Begin at the line with "Wrap output in <instances>...</instances>. Show" and write out every line after it, exactly, through the last line below, adding nothing.

[[ Supplied material open ]]

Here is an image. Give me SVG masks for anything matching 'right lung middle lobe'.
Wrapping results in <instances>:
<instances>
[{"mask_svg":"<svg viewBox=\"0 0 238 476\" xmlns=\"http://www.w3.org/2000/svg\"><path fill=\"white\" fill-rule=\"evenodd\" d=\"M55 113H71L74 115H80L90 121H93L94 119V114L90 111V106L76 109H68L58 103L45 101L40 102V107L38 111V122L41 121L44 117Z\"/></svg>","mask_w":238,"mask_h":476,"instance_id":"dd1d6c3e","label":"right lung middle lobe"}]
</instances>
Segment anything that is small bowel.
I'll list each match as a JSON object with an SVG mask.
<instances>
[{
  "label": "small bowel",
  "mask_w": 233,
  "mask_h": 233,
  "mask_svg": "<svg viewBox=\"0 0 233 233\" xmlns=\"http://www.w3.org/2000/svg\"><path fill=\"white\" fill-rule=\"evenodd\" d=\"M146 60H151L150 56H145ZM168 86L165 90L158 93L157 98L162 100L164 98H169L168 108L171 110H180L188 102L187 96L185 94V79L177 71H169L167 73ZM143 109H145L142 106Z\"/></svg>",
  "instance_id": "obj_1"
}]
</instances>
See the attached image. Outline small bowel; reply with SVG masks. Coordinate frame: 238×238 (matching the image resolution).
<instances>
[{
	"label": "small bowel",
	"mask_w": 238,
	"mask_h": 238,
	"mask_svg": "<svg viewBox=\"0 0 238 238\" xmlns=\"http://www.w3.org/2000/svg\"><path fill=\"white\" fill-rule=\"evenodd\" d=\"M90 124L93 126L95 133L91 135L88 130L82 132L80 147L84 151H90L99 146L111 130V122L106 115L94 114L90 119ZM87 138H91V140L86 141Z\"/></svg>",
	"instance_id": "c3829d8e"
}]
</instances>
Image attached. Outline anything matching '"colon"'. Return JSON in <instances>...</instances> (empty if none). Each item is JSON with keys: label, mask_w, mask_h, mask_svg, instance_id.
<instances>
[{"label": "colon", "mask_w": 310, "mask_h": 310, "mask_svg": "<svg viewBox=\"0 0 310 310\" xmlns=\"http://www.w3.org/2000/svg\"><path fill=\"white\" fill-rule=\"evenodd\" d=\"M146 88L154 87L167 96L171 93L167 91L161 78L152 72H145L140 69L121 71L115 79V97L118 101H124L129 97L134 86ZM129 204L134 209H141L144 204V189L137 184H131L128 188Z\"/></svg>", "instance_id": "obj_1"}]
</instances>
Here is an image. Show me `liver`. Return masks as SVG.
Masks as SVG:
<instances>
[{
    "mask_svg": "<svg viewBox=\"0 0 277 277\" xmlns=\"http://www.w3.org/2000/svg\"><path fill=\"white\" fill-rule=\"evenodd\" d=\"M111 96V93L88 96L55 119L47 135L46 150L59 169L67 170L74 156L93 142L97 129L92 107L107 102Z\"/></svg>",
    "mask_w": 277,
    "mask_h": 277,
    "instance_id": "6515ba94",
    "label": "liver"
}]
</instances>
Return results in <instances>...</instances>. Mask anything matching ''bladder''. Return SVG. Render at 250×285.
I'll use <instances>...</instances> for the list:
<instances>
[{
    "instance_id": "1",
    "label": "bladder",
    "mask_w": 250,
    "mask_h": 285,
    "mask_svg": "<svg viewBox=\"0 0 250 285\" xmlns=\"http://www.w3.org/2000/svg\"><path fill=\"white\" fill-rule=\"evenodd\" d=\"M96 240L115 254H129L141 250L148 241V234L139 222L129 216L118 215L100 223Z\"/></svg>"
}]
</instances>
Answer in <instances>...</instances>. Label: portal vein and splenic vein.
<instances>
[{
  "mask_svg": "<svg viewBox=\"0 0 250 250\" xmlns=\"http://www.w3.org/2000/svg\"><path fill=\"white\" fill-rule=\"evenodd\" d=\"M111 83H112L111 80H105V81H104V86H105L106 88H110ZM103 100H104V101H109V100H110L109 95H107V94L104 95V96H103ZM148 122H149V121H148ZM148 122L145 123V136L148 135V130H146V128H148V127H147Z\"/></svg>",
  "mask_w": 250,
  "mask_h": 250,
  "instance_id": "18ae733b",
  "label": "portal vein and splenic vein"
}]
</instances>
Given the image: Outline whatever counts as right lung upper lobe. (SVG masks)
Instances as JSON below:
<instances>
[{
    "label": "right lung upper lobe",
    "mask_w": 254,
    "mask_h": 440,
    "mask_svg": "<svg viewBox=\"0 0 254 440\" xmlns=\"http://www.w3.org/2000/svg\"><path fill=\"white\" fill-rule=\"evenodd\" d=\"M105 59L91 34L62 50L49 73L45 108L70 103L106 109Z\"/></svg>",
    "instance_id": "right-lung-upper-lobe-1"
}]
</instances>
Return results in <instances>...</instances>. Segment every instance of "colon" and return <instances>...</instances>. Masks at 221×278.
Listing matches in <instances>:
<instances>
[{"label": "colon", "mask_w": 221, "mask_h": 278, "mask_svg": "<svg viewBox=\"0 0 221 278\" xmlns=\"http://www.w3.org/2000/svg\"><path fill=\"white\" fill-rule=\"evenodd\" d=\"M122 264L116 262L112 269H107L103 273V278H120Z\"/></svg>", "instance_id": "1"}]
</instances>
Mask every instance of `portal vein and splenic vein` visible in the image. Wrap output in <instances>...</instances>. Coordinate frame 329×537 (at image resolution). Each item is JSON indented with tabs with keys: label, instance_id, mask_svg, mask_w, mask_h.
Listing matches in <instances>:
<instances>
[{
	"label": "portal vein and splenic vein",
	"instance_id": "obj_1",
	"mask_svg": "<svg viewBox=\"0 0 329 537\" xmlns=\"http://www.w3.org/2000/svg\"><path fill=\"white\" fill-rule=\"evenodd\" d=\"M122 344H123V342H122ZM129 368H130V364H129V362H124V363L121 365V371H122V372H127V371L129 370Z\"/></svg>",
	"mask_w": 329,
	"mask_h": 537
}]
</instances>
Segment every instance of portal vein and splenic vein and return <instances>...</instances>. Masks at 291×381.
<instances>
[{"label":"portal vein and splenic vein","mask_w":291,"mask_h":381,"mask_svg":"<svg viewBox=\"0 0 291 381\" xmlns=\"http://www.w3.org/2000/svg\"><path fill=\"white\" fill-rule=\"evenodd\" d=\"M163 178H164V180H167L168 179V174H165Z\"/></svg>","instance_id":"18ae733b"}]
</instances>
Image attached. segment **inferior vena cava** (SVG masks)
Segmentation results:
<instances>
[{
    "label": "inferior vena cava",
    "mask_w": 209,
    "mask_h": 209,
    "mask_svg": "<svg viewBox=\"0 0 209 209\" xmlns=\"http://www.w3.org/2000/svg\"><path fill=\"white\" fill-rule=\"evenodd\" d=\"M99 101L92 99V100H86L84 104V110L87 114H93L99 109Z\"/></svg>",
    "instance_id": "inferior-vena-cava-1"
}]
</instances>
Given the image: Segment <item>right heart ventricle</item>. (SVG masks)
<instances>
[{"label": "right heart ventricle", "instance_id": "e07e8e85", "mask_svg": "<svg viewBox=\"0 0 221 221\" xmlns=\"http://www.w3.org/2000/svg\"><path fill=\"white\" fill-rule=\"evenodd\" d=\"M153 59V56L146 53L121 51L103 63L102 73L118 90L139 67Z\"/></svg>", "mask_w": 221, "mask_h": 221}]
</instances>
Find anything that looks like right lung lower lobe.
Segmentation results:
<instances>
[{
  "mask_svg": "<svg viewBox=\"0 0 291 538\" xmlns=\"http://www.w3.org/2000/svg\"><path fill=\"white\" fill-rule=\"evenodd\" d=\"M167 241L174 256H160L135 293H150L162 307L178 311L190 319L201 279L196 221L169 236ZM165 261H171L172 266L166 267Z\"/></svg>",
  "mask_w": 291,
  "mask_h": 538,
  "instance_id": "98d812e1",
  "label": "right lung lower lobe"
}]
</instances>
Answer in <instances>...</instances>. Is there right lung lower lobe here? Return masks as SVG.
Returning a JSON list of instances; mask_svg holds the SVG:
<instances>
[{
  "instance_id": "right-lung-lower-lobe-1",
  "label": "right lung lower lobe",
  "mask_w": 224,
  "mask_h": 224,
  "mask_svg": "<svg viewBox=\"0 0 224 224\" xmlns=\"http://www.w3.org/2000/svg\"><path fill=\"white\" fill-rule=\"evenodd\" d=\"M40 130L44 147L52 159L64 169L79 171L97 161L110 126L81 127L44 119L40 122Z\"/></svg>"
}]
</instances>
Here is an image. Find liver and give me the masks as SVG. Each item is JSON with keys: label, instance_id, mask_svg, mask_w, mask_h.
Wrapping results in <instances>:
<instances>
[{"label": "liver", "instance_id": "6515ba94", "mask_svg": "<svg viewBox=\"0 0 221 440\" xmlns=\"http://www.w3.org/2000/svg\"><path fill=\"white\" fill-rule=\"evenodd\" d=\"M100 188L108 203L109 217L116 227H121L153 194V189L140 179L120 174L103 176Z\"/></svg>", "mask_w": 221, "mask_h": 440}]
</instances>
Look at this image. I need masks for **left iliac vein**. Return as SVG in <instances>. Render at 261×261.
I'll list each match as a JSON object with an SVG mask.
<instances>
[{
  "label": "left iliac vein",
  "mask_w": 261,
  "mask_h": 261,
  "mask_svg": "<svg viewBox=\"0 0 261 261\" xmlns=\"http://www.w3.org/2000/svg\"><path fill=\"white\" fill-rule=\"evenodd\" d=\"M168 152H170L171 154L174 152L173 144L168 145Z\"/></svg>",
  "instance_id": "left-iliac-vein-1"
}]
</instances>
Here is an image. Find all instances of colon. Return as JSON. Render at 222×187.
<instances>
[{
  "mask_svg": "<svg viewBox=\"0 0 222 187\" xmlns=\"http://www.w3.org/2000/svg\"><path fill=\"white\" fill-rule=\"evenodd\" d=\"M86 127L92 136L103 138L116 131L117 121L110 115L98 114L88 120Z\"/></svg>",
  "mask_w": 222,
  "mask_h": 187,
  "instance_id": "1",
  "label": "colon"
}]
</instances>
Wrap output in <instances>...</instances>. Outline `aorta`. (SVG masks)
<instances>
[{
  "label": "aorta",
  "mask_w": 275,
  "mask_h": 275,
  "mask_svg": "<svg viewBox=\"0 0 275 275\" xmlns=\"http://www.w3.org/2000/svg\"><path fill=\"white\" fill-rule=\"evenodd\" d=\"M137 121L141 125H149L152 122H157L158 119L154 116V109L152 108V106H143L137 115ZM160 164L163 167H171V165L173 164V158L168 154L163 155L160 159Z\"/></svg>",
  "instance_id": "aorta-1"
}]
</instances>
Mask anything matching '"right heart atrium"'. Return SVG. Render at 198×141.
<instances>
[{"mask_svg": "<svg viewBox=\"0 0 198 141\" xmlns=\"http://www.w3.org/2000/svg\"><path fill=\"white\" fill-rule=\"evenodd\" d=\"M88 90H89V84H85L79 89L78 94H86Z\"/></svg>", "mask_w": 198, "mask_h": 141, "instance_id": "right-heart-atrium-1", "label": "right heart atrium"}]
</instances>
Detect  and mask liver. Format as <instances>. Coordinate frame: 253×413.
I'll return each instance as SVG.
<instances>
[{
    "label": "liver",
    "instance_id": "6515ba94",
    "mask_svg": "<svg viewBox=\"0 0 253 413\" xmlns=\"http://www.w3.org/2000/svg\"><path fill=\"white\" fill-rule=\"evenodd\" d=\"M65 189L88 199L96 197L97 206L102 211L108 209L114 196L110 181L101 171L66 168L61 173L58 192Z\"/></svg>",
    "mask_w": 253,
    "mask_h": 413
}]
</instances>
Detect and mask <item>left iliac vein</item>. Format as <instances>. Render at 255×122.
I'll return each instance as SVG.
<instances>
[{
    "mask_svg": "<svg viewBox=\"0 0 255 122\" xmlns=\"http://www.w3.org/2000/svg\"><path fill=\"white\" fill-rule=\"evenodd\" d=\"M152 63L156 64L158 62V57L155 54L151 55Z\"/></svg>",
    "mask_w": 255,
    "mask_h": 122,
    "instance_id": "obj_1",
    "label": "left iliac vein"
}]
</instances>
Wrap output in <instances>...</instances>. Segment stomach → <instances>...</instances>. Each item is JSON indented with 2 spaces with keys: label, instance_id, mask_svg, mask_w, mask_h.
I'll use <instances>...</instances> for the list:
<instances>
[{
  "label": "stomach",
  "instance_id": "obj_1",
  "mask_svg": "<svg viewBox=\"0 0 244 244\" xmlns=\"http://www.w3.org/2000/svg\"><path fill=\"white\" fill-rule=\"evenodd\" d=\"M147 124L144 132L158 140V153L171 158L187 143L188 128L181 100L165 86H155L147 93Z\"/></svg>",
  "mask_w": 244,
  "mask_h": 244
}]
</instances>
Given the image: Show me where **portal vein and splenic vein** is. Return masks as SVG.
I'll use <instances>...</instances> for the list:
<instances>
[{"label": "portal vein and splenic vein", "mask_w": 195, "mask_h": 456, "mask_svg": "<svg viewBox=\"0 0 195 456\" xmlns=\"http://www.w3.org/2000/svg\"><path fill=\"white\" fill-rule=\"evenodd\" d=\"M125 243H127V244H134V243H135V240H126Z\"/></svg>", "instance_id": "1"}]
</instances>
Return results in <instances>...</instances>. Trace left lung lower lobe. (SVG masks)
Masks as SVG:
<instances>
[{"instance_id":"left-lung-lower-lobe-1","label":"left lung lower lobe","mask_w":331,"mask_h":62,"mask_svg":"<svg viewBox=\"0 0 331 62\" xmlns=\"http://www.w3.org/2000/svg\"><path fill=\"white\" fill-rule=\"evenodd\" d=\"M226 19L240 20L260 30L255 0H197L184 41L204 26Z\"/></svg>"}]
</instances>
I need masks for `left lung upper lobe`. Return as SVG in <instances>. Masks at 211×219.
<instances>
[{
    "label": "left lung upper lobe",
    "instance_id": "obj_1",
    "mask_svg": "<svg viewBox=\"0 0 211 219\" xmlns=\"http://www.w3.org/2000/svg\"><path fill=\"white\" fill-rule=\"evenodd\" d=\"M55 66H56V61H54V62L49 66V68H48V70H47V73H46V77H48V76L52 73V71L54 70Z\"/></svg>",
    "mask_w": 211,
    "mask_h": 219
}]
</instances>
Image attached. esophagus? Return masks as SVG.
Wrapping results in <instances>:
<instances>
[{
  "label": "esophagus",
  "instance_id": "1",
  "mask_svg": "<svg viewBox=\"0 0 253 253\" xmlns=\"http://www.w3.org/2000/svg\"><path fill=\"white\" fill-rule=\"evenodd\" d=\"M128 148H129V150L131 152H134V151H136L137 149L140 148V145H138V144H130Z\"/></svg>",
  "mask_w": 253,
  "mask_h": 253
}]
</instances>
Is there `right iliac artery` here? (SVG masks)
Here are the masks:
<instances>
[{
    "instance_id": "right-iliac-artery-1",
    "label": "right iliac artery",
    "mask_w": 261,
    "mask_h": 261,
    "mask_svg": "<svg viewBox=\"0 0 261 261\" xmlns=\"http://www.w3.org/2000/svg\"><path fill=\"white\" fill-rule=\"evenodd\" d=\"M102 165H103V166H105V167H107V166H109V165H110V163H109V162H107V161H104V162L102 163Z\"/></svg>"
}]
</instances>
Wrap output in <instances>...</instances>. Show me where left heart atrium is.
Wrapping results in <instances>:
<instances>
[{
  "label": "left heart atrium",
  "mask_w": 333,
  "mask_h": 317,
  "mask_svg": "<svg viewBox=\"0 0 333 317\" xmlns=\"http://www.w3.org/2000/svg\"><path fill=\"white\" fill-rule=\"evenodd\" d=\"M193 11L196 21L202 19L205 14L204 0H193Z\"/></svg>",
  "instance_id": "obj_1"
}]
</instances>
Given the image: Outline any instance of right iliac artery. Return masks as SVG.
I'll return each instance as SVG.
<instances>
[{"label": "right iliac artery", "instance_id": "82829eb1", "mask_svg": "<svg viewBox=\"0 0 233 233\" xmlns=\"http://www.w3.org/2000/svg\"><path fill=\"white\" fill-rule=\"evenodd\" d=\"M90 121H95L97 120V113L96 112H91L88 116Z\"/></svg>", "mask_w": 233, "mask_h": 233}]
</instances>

[[ Supplied material closed ]]

**Exercise answer**
Wrap output in <instances>...</instances>. Show me where left heart atrium is.
Wrapping results in <instances>:
<instances>
[{
  "label": "left heart atrium",
  "mask_w": 333,
  "mask_h": 317,
  "mask_svg": "<svg viewBox=\"0 0 333 317\" xmlns=\"http://www.w3.org/2000/svg\"><path fill=\"white\" fill-rule=\"evenodd\" d=\"M193 11L196 21L202 19L205 14L204 0H193Z\"/></svg>",
  "instance_id": "obj_1"
}]
</instances>
Given the image: Outline any instance of right iliac artery. Return masks as SVG.
I'll return each instance as SVG.
<instances>
[{"label": "right iliac artery", "instance_id": "82829eb1", "mask_svg": "<svg viewBox=\"0 0 233 233\" xmlns=\"http://www.w3.org/2000/svg\"><path fill=\"white\" fill-rule=\"evenodd\" d=\"M90 121H95L97 120V113L96 112H91L88 116Z\"/></svg>", "mask_w": 233, "mask_h": 233}]
</instances>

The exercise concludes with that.